| TASK TO CARRY OUT |
Images excepted, the data below must be repeated exactly.

"""

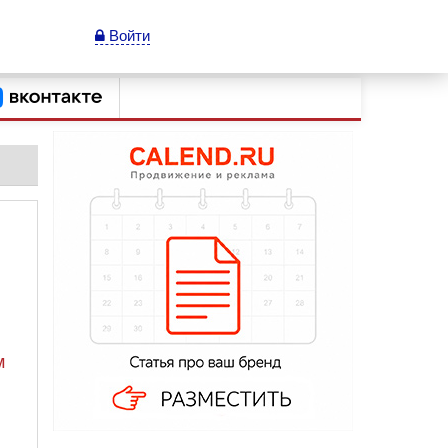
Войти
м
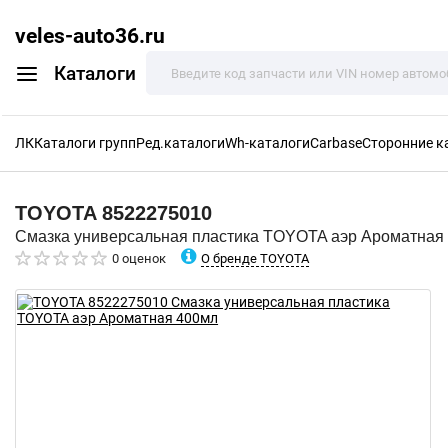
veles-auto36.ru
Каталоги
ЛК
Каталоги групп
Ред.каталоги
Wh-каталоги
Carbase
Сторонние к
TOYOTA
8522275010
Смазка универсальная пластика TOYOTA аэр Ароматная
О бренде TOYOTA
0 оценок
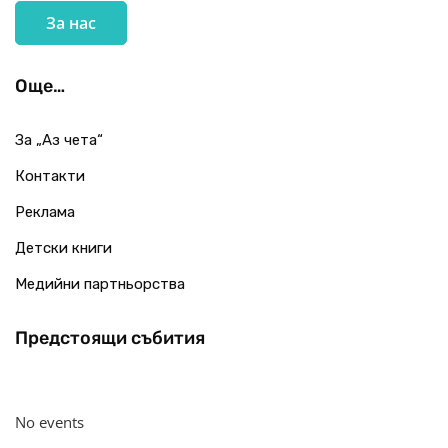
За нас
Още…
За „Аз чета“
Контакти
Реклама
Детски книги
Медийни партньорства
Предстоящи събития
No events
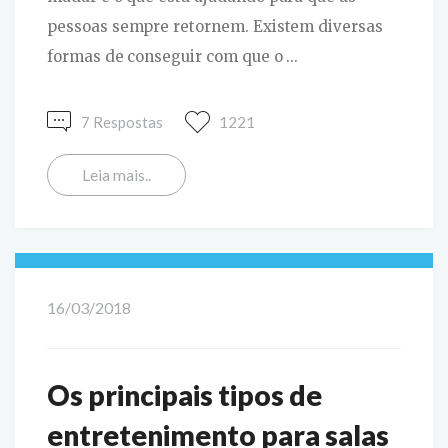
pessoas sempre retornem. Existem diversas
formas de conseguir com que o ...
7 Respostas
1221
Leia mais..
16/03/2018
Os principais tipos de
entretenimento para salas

"""

| OUTPUT OF THE EXERCISE |
Войти
м
veles-auto36.ru
Каталоги
ЛК
Каталоги групп
Ред.каталоги
Wh-каталоги
Carbase
Сторонние к
TOYOTA
8522275010
Смазка универсальная пластика TOYOTA аэр Ароматная
О бренде TOYOTA
0 оценок
За нас
Още…
За „Аз чета“
Контакти
Реклама
Детски книги
Медийни партньорства
Предстоящи събития
No events
pessoas sempre retornem. Existem diversas
formas de conseguir com que o ...
7 Respostas
1221
Leia mais..
16/03/2018
Os principais tipos de
entretenimento para salas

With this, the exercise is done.